Plus, I had definitely proved there is good fishing in California! The sun was getting low in the sky, and with a few hours of hiking left to reach camp, we started our descent, stopping at the remaining Chocolate Lakes for a quick cast as we went. The hike down is always, for me at least, more enjoyable. You feel accomplished, you have the time to look around and enjoy the surroundings, and most importantly, you know that soon you can rest and eat. As we reached the end of the hike, I turned to Cale and asked, “Well, what do you think of the fishing in California?” He replied simply by laughing and rolling his eyes at me. He was convinced.
A place to call home
It was our last night in the Sierras, and instead of cooking at the camp, we thought it would be nice to refuel after our big hike at one of the best-kept secrets of the area. Cardinal Lodge in the little village of Aspendell does a pizza night once a week. It’s an all-you-can-eat situation. You pay a flat fee of $20USD, sit outside on picnic tables rugged up in supplied blankets, and make as many trips up to the pizza oven as you like. The pizzas are incredible and very original, with flavours like Thai green curry and peach cobbler.

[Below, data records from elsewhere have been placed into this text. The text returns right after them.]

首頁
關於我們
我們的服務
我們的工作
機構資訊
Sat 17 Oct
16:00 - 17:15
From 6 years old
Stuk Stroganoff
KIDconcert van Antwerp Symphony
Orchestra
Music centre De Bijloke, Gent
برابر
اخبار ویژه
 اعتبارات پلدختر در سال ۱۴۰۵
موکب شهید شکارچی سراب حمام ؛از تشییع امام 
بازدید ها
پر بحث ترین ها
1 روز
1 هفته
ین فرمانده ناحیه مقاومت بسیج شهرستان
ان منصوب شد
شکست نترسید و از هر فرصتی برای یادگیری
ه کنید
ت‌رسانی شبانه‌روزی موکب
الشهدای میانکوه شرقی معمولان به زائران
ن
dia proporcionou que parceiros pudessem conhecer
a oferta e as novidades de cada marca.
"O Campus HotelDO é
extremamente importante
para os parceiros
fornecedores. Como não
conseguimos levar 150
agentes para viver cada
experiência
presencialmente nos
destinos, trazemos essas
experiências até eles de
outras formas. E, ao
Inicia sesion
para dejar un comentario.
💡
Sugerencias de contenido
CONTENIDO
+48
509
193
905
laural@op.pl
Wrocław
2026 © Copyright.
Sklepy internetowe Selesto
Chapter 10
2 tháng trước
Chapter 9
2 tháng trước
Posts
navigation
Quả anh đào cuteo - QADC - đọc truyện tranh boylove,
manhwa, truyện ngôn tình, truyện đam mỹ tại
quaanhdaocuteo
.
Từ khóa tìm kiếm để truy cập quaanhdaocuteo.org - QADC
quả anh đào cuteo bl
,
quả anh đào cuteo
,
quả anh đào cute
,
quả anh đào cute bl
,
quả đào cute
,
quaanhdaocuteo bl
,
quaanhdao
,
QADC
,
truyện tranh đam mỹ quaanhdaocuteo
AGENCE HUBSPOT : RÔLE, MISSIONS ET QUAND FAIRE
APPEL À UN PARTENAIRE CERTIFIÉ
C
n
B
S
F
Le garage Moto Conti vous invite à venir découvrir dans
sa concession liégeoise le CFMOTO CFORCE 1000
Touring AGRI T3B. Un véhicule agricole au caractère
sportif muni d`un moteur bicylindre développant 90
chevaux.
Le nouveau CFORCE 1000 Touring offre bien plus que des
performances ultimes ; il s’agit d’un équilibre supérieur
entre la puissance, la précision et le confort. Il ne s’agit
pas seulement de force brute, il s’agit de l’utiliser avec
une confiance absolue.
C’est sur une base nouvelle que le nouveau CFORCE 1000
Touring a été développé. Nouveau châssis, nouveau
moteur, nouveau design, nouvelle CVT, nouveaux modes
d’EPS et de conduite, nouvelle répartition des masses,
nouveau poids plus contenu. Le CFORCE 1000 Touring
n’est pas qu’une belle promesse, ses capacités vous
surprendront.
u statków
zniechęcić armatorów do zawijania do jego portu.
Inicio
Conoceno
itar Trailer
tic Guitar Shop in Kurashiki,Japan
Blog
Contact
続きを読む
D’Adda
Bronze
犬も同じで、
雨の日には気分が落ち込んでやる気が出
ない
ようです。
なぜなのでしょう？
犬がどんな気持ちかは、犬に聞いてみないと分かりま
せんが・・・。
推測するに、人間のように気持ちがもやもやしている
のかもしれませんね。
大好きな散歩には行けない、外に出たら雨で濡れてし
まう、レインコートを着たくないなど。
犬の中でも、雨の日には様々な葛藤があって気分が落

You never quite know what you’re going to get, but that’s definitely part of the appeal of this strange and unique spot. This was truly one of those nights where you are just grateful to be alive and able to go on adventures with good people. Sitting there with our pizza and a glass of red in the cold mountain air, chatting with Bella, Cale and Kyle, we were tired but so happy. Yep, we could definitely live in California.